= Programme for Research in Third Level Institutions =

The Programme for Research in Third-Level Institutions (PRTLI) was an Irish Government programme that provided integrated financial support for research. It was administered by the Higher Education Authority (HEA).

==History and funding==
In 1997 the Irish Government began providing competitive funding for advanced research in universities for the first time and created a special large financial reserve for this purpose.Reserve Fund Act. As part of this it was announced that a programme for strategic investment in research capital projects would be developed. Before the programme was launched, the Minister (Micheál Martin) held discussions with Irish-American businessman Chuck Feeney which developed into a formal partnership with his Atlantic Philanthropies. Atlantic and the government developed the plan for the funding model, and the first funding under the scheme was awarded in 1999. There were thereafter five cycles of funding, with the fifth commencing in 2010.

From 2000 to 2006 PRTLI was funded under the National Development Plan 2000–2006, with assistance from the European Regional Development Fund, and with some private sponsorship from philanthropic organisations, including Atlantic Philanthropies. In 2004, an assessment of the programme concluded that it was meeting its objectives.

The funding allocation under PRTLI Cycle 4 commenced in 2007. Approximately €230 million was allocated for major research initiatives in fifteen higher education institutions. This funding provided for workspace and researcher funding.

Cycle 5 of PRTLI funding was announced in 2010, involving €277m of state expenditure, and a further €59m of private investment. Through the five cycles, Atlantic contributed €178 million, which was around 16 per cent of the more than €1.1 billion funding to 2015.

Cycle 5 was completed by May 2018, when an additional €14.3m was allocated to PRTLI, to be used in part to help pay off outstanding bills for Cycle 5 projects. The successor to PRTLI, intended to support new investment in research infrastructure, was then being scoped and planned by "Innovation 2020", a new government strategy for research and innovation, but its form had not yet been decided.

By 2021, PRTLI was apparently no longer operational, but was regarded as having been successful.

==Description==
PRTLI was a programme run by the Irish Government that provided integrated financial support for research for institutional strategies, programmes and infrastructure and ensured that institutions had the capacity and incentives to formulate and implement research strategies, which would give them critical mass and world level capacity in key areas of research. The programme supported research in humanities, science, technology and social sciences, such as business and law.

It was managed by the HEA on behalf of the Minister for Education and Science and the Government.

The PRTLI awards were evaluated by an international panel of assessors.

===Objectives===
In general the objectives of the programme were:
- To enable a strategic and planned approach by third-level institutions to the long-term development of their research capabilities, consistent with their existing and developing research strengths and capabilities.
- To promote the development of high quality research capabilities in third-level institutions, so as to enhance the quality and relevance of graduate output and skills.
- Within the framework of these objectives, to provide support for outstandingly talented individual researchers and teams within institutions and the encouragement of co-operation between researchers both within the institutions and between institutions having particular regard to the desirability of encouraging inter-institutional co-operation within the two parts of the binary system and within Ireland, the EU and internationally.

==Applications==
The compilation of the data for AlgaeBase, a global database of algae species, was funded by PRTLI 2, 3 and 4 programmes, to the Ryan Institute at the National University of Ireland.

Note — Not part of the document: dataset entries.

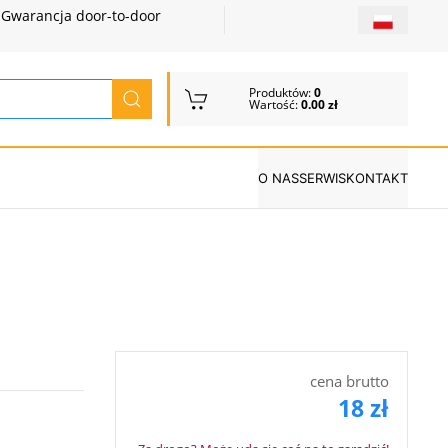
Gwarancja door-to-door
Produktów:
0
Wartość:
0.00 zł
O NAS
SERWIS
KONTAKT
cena brutto
18 zł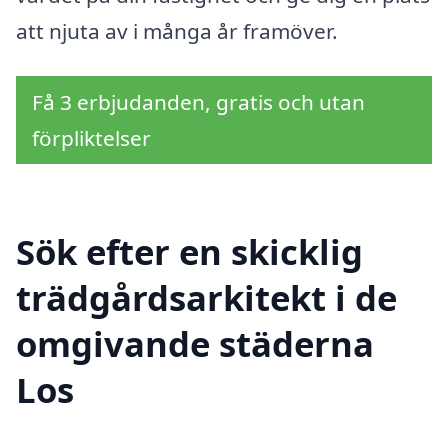
att njuta av i många år framöver.
Få 3 erbjudanden, gratis och utan
förpliktelser
Sök efter en skicklig
trädgårdsarkitekt i de
omgivande städerna
Los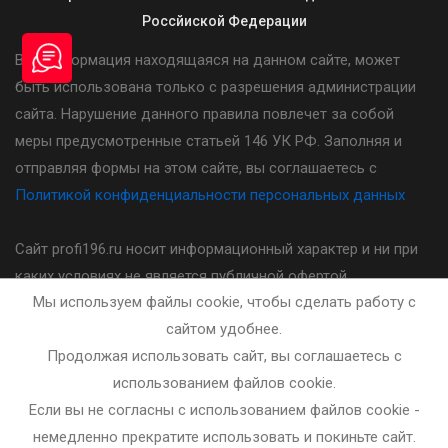
Россйиской Федерации
Вся информация находящаяся на данном сайте, может
быть использована только с разрешения администрации
сайта. Нарушение данного правила повлечет за собой
меры предусмотренные статьей 146 УК РФ. Заполняя и
отправляя формы на этом сайте, вы соглашаетесь с
Политикой конфиденциальности персональных данных
Сайт profi196.ru носит информационный характер и ни при
каких условиях не является публичной офертой,
Мы используем файлы cookie, чтобы сделать работу с
определяемой положениями статьи 437(2) Гражданского
сайтом удобнее.
кодекса Российской Федерации. Стоимость, порядок и
Продолжая использовать сайт, вы соглашаетесь с
другие условия предоставления услуг указанных на сайте
использованием файлов cookie.
необходимо уточнять у администратора автошколы.
Если вы не согласны с использованием файлов cookie -
немедленно прекратите использовать и покиньте сайт.
Разработка и сопровождение сайта - bleaksoft.ru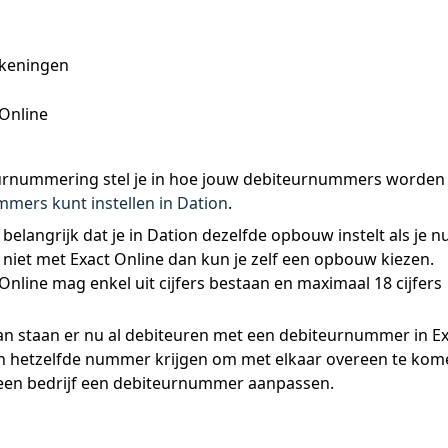
keningen
 Online
iteurnummering stel je in hoe jouw debiteurnummers worden
mers kunt instellen in Dation
. 
 belangrijk dat je in Dation dezelfde opbouw instelt als je nu
 niet met Exact Online dan kun je zelf een opbouw kiezen. 
nline mag enkel uit cijfers bestaan en maximaal 18 cijfers 
 dan staan er nu al debiteuren met een debiteurnummer in Ex
en hetzelfde nummer krijgen om met elkaar overeen te kom
ls een bedrijf een debiteurnummer aanpassen.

Cycle 3 funded the Biosolids Research Programme at Sligo Institute of Technology.

==Impact and legacy==
A 2004 assessment concluded that "there is clear evidence that PRTLI has changed institutional thinking and has brought about an
extraordinary transformation in the way third level institutions undertake research".

Don Thornhill, former secretary general of the Department of Education and Science (1993–1998) and former chair of the HEA (1998–2005), later wrote:
The step changes in the funding of research excellence introduced by PRTLI as well as the... SFI programmes enormously strengthened the "knowledge and human capital" endowments of the Irish third level sector. This contributed in no small measure to increasing the potential for increased economic value added in the Irish economy. This improved competitiveness, [and] encouraged foreign direct investment and innovation by enterprises already based in Ireland. It also provided the foundations for the export and technology-based recovery of the Irish economy in the aftermath of the 2008 financial crisis.